Talvez a mentira
(a que nos contamos e não aos outros)
seja o primeiro passo pra uma verdade
(mesmo que em sua primitividade superficial).
Quando nos dizemos o que (não) sentimos
criamos em nós a possibilidade de o tornar real.
Se a comida não nos agradou mas foi feita com amor
nos esforçamos para comer e dar uma resposta positiva.

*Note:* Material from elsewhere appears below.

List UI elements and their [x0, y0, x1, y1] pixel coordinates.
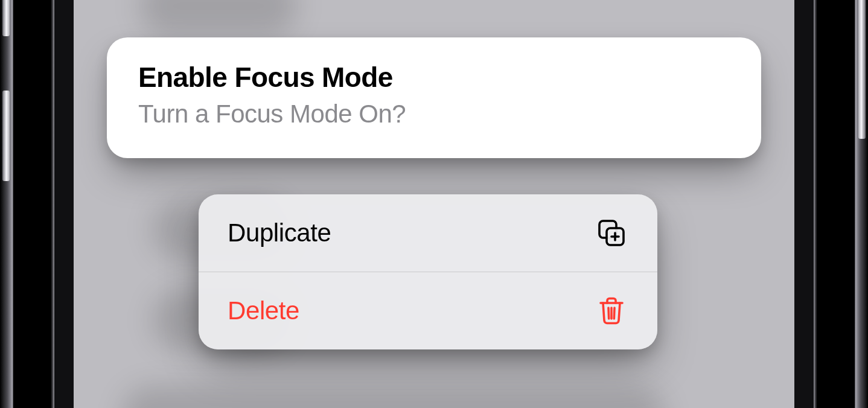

Sentimos coisas e nos negamos a aceitar
seja por insegurança ou desconfiança,
mas sempre tá ali
alguma coisa que não é esperança.
A gente não se cansa de atualizar
pra ver se pelo menos um 'oi' alguém vai mandar,
numa vontade enorme de ter um amigo pra contar,
mas uma insegurança (?) enorme pra desabafar.
Desculpem as rimas pobres,
é que a imaginação não tá boa,
só rende preocupação e ,às vezes,
uma neurose à toa.
A gente implora por uma amizade,
luta por confiança,
mas acha tudo em vão
já que a pessoa não sabe como você tá
só de olhar.
A gente não fala, é tão mais fácil demonstrar!
Falar requer muita força
e eu mal tenho pra me maquiar...
Dizer que o bem vem de dentro e basta se amar...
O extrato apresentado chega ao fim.